If your Facebook feed is anything like mine these days, it’s filled with articles and posts from all sides of the political spectrum as people seek to make sense of changing social and political climate. But underneath the chaos, I see my friends grappling with the big question of our time: how will our generation create the future we dream of?
As a soon-to-be graduate, I’ve spent a lot of time thinking about my personal role in shaping our nation’s future — thinking beyond logging into social media or donating a few bucks to the causes that matter to me. Because when I added up my day-to-day actions, I couldn’t kick the feeling that it just wasn’t enough. And that lingering feeling brought me to Teach For America.
It isn’t always obvious how someone like me, a human development major, makes the decision to step into a classroom after graduation. If you asked me a year ago to forgo graduate school on the west coast to teach high school biology in Mississippi, I would have said you were crazy. But from where I sit today, the decision to bring my passion, leadership, and energy to a classroom is a no-brainer.
As the senior intern at Cornell’s Cooperative Extension Urban-Outreach program, I’ve had the opportunity to make a direct impact in the Ithaca community alongside other amazing leaders. Whether it was planning programming or engaging the children and their high school counselors, I loved knowing that I was leaving my mark on the city we call home. Even in the moments where I was chasing 30 energetic kids around the Sciencenter, I could be certain I was living out my values and investing my time in things that mattered. Looking back, it was exactly these experiences that defined my time in college and prepared me to take on the most important leadership position of my life thus far — shaping the next generation from the head of a classroom.

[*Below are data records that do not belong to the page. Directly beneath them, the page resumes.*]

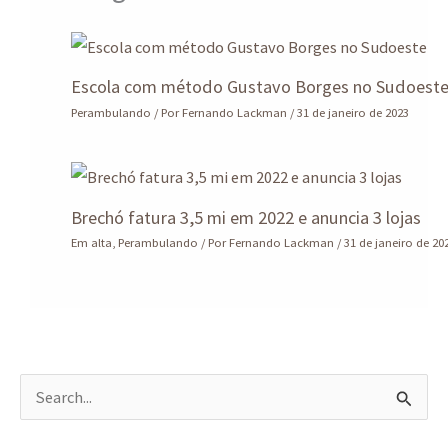
Escola com método Gustavo Borges no Sudoest
Perambulando
/ Por
Fernando Lackman
/
31 de janeiro de 2023
Brechó fatura 3,5 mi em 2022 e anuncia 3 lojas
Em alta
,
Perambulando
/ Por
Fernando Lackman
/
31 de janeiro de 20
P
e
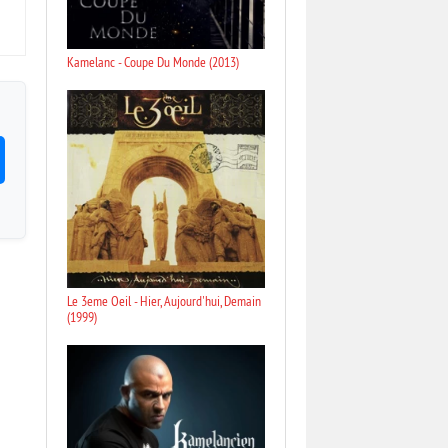
Kamelanc - Coupe Du Monde (2013)
Le 3eme Oeil - Hier, Aujourd'hui, Demain
(1999)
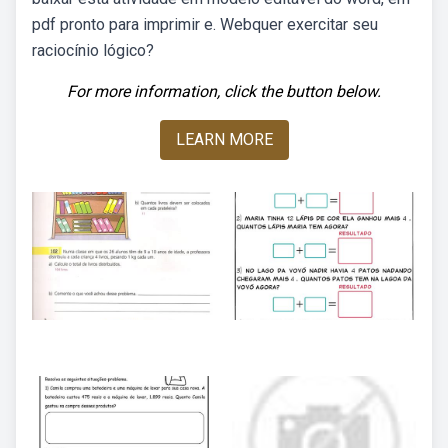
pdf pronto para imprimir e. Webquer exercitar seu
raciocínio lógico?
For more information, click the button below.
LEARN MORE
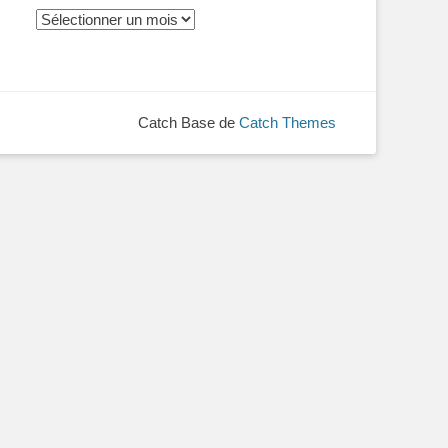
Archives
Catch Base de
Catch Themes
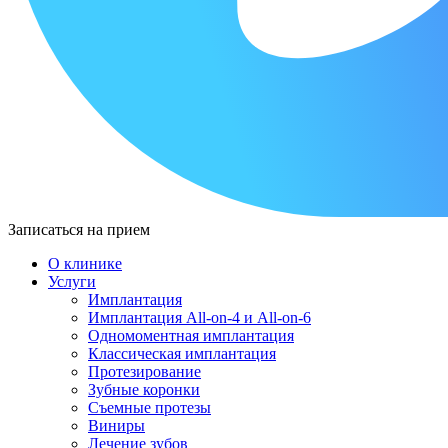
Записаться на прием
О клинике
Услуги
Имплантация
Имплантация All-on-4 и All-on-6
Одномоментная имплантация
Классическая имплантация
Протезирование
Зубные коронки
Съемные протезы
Виниры
Лечение зубов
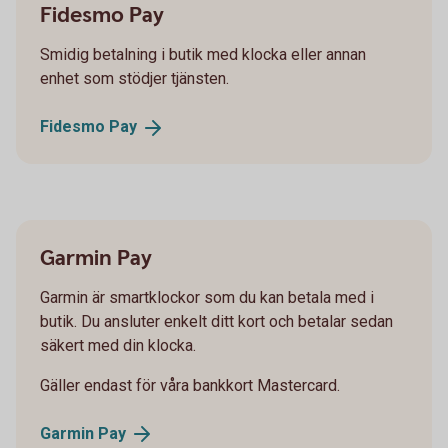
Fidesmo Pay
Smidig betalning i butik med klocka eller annan
enhet som stödjer tjänsten.
Fidesmo
Pay
Garmin Pay
Garmin är smartklockor som du kan betala med i
butik. Du ansluter enkelt ditt kort och betalar sedan
säkert med din klocka.
Gäller endast för våra bankkort Mastercard.
Garmin
Pay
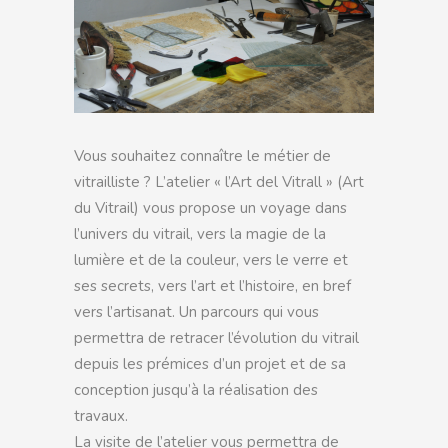
Vous souhaitez connaître le métier de
vitrailliste ? L’atelier « l’Art del Vitrall » (Art
du Vitrail) vous propose un voyage dans
l’univers du vitrail, vers la magie de la
lumière et de la couleur, vers le verre et
ses secrets, vers l’art et l’histoire, en bref
vers l’artisanat. Un parcours qui vous
permettra de retracer l’évolution du vitrail
depuis les prémices d’un projet et de sa
conception jusqu’à la réalisation des
travaux.
La visite de l’atelier vous permettra de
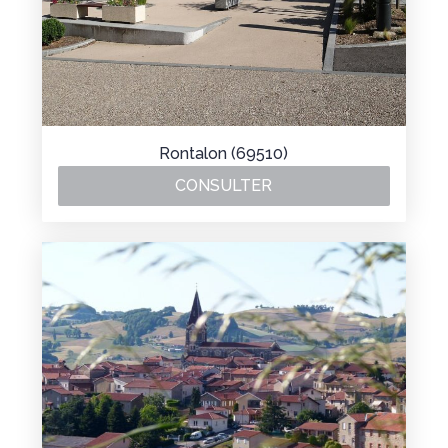
Rontalon (69510)
CONSULTER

When I think about teaching, I know that the work will not be easy, but leaders are shaped by the challenges they face. Not only will I be planning lessons and hosting parent-teacher conferences, I’ll be on the front lines of change, tackling the issues impacting our country right now — racial and economic inequality, immigration, gender equality and more.
For example, Mississippi, my future home, is the origin of Brown v Board of Education, and a region where school segregation still looms over public schools. The economic depression and the geographic isolation of this region have led to an “exposure gap” that prevents students from exploring colleges, careers, and, ultimately, their full potential. By giving my students the tools to succeed academically, I’ll also be giving them to tools they need to advocate for their communities and solve these complex problems.
As Cornell students, we’re privileged to attend one of the top universities in the country. We’ve achieved something that far too many young people today can only dream of. And that is why teaching is my path to activism. As a corps member, I know that I’ll be making an immediate impact on my students’ futures, rather than fretting behind my computer or seething at the status quo. Instead, I will stand up and do something about it.
Today, I’m a soon-to-be alum of Cornell. Tomorrow, I’ll be joining the fight for justice. Tomorrow, I’ll become a teacher.